» **What to work on**
Some lines of the records below include the word "Chain". Report how many, and write nothing besides the number.

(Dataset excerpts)
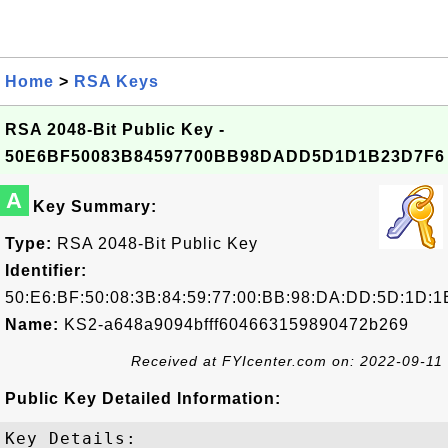
Home
>
RSA Keys
RSA 2048-Bit Public Key -
50E6BF50083B84597700BB98DADD5D1D1B23D7F6
A
Key Summary:
Type:
RSA 2048-Bit Public Key
Identifier:
50:E6:BF:50:08:3B:84:59:77:00:BB:98:DA:DD:5D:1D:1
Name:
KS2-a648a9094bfff604663159890472b269
Received at FYIcenter.com on: 2022-09-11
Public Key Detailed Information:
Key Details:
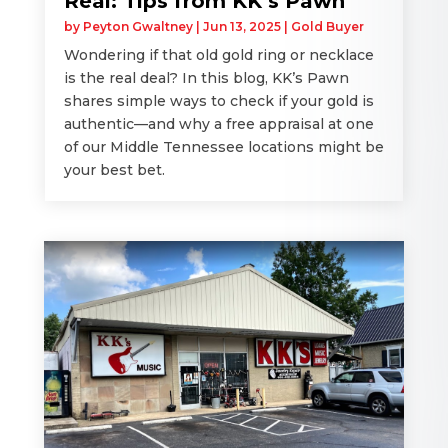
Real: Tips from KK’s Pawn
by
Peyton Gwaltney
|
Jun 13, 2025
|
Gold Buyer
Wondering if that old gold ring or necklace
is the real deal? In this blog, KK’s Pawn
shares simple ways to check if your gold is
authentic—and why a free appraisal at one
of our Middle Tennessee locations might be
your best bet.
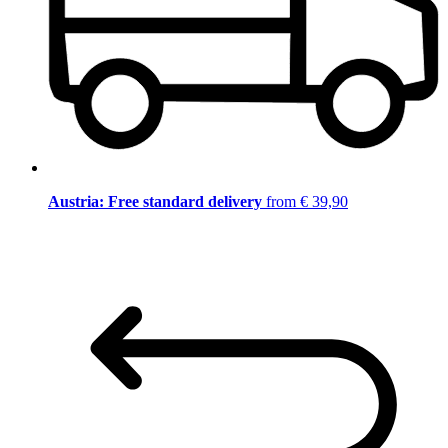
Austria: Free standard delivery
from € 39,90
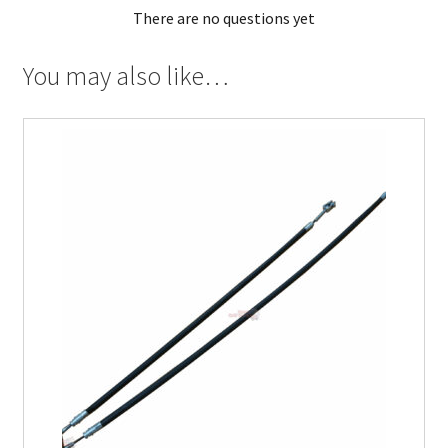
There are no questions yet
You may also like…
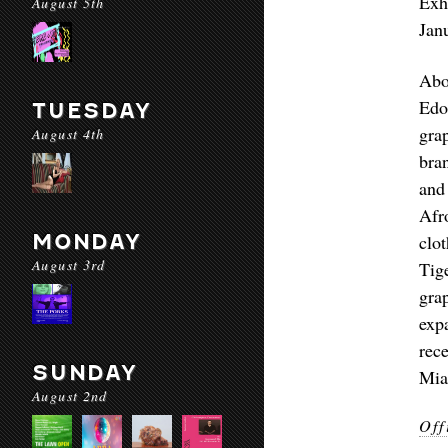
Exh
August 5th
Jan
Abo
Edo
TUESDAY
gra
August 4th
bra
and
Afr
MONDAY
clo
August 3rd
Tig
gra
exp
rec
SUNDAY
Mia
August 2nd
Off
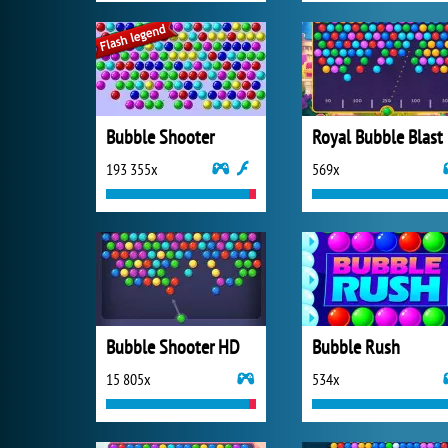
Bubble Shooter
Royal Bubble Blast
193 355x
569x
Bubble Shooter HD
Bubble Rush
15 805x
534x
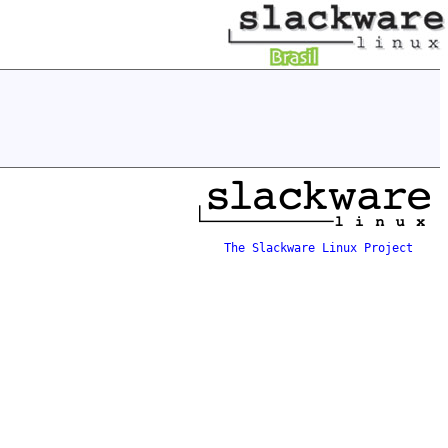
The Slackware Linux Project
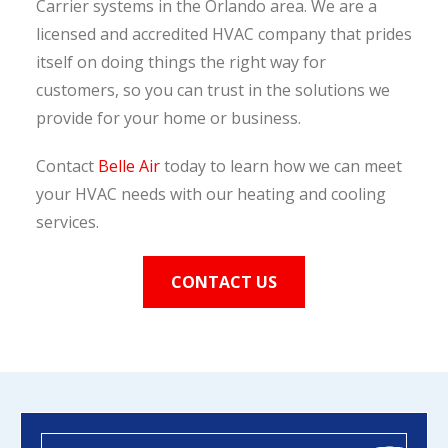
Carrier systems in the Orlando area. We are a
licensed and accredited HVAC company that prides
itself on doing things the right way for
customers, so you can trust in the solutions we
provide for your home or business.
Contact
Belle Air
today to learn how we can meet
your HVAC needs with our heating and cooling
services.
CONTACT US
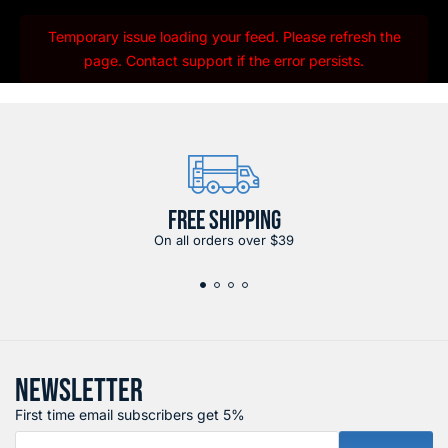
Temporary issue loading your feed. Please refresh the
page. Contact support if the error persists.
FREE SHIPPING
On all orders over $39
NEWSLETTER
First time email subscribers get 5%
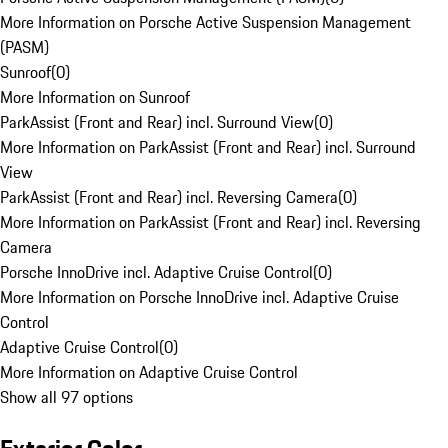
More Information on Porsche Active Suspension Management
(PASM)
Sunroof
(
0
)
More Information on Sunroof
ParkAssist (Front and Rear) incl. Surround View
(
0
)
More Information on ParkAssist (Front and Rear) incl. Surround
View
ParkAssist (Front and Rear) incl. Reversing Camera
(
0
)
More Information on ParkAssist (Front and Rear) incl. Reversing
Camera
Porsche InnoDrive incl. Adaptive Cruise Control
(
0
)
More Information on Porsche InnoDrive incl. Adaptive Cruise
Control
Adaptive Cruise Control
(
0
)
More Information on Adaptive Cruise Control
Show all 97 options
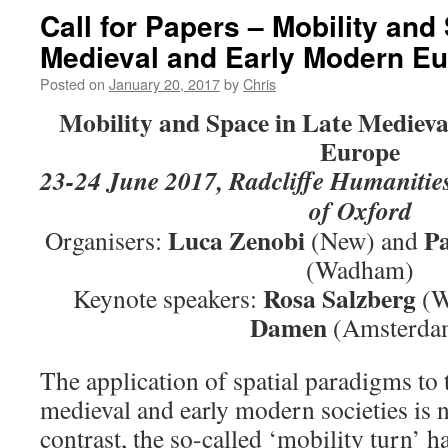
Call for Papers – Mobility and
Medieval and Early Modern E
Posted on
January 20, 2017
by
Chris
Mobility and Space in Late Mediev
Europe
23-24 June 2017, Radcliffe Humanities
of Oxford
Luca Zenobi
Pa
Organisers:
(New) and
(Wadham)
Rosa Salzberg
Keynote speakers:
(W
Damen
(Amsterda
The application of spatial paradigms to t
medieval and early modern societies is 
contrast, the so-called ‘mobility turn’ ha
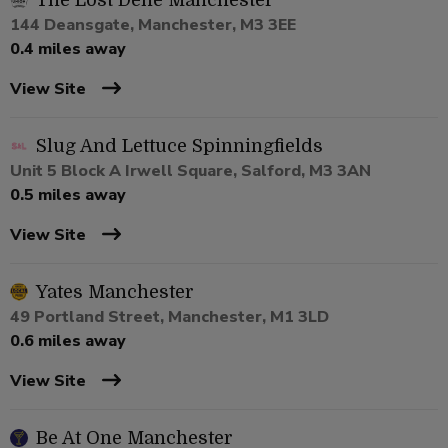
The Lost Dene Manchester
144 Deansgate, Manchester, M3 3EE
0.4 miles away
View Site
Slug And Lettuce Spinningfields
Unit 5 Block A Irwell Square, Salford, M3 3AN
0.5 miles away
View Site
Yates Manchester
49 Portland Street, Manchester, M1 3LD
0.6 miles away
View Site
Be At One Manchester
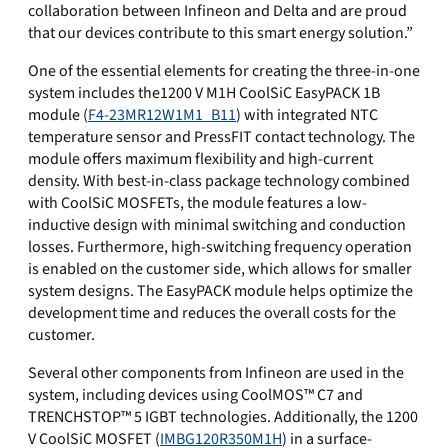
collaboration between Infineon and Delta and are proud
that our devices contribute to this smart energy solution.”
One of the essential elements for creating the three-in-one
system includes the1200 V M1H CoolSiC EasyPACK 1B
module (
F4-23MR12W1M1_B11
) with integrated NTC
temperature sensor and PressFIT contact technology. The
module offers maximum flexibility and high-current
density. With best-in-class package technology combined
with CoolSiC MOSFETs, the module features a low-
inductive design with minimal switching and conduction
losses. Furthermore, high-switching frequency operation
is enabled on the customer side, which allows for smaller
system designs. The EasyPACK module helps optimize the
development time and reduces the overall costs for the
customer.
Several other components from Infineon are used in the
system, including devices using CoolMOS™ C7 and
TRENCHSTOP™ 5 IGBT technologies. Additionally, the 1200
V CoolSiC MOSFET (
IMBG120R350M1H
) in a surface-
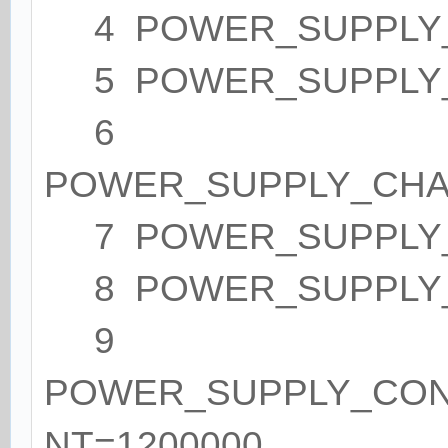
4 POWER_SUPPLY_
5 POWER_SUPPLY_S
6
POWER_SUPPLY_CHA
7 POWER_SUPPLY_
8 POWER_SUPPLY_
9
POWER_SUPPLY_CO
NT=1200000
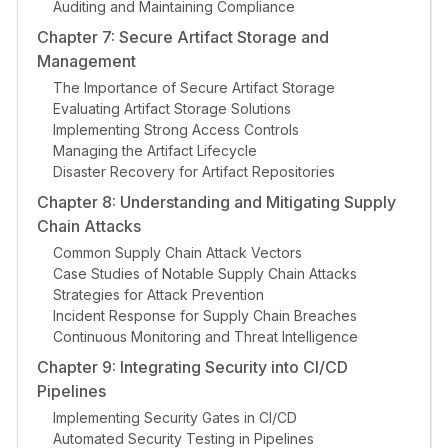
Auditing and Maintaining Compliance
Chapter 7: Secure Artifact Storage and
Management
The Importance of Secure Artifact Storage
Evaluating Artifact Storage Solutions
Implementing Strong Access Controls
Managing the Artifact Lifecycle
Disaster Recovery for Artifact Repositories
Chapter 8: Understanding and Mitigating Supply
Chain Attacks
Common Supply Chain Attack Vectors
Case Studies of Notable Supply Chain Attacks
Strategies for Attack Prevention
Incident Response for Supply Chain Breaches
Continuous Monitoring and Threat Intelligence
Chapter 9: Integrating Security into CI/CD
Pipelines
Implementing Security Gates in CI/CD
Automated Security Testing in Pipelines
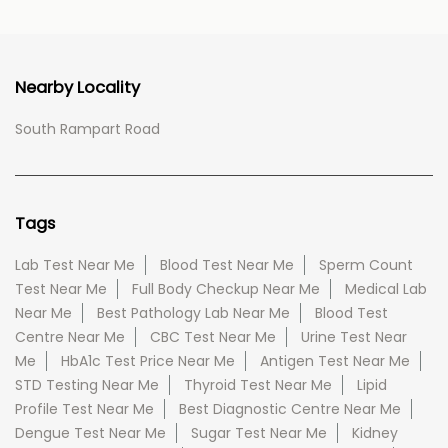
Nearby Locality
South Rampart Road
Tags
Lab Test Near Me
Blood Test Near Me
Sperm Count
Test Near Me
Full Body Checkup Near Me
Medical Lab
Near Me
Best Pathology Lab Near Me
Blood Test
Centre Near Me
CBC Test Near Me
Urine Test Near
Me
HbA1c Test Price Near Me
Antigen Test Near Me
STD Testing Near Me
Thyroid Test Near Me
Lipid
Profile Test Near Me
Best Diagnostic Centre Near Me
Dengue Test Near Me
Sugar Test Near Me
Kidney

» **Answer below**
4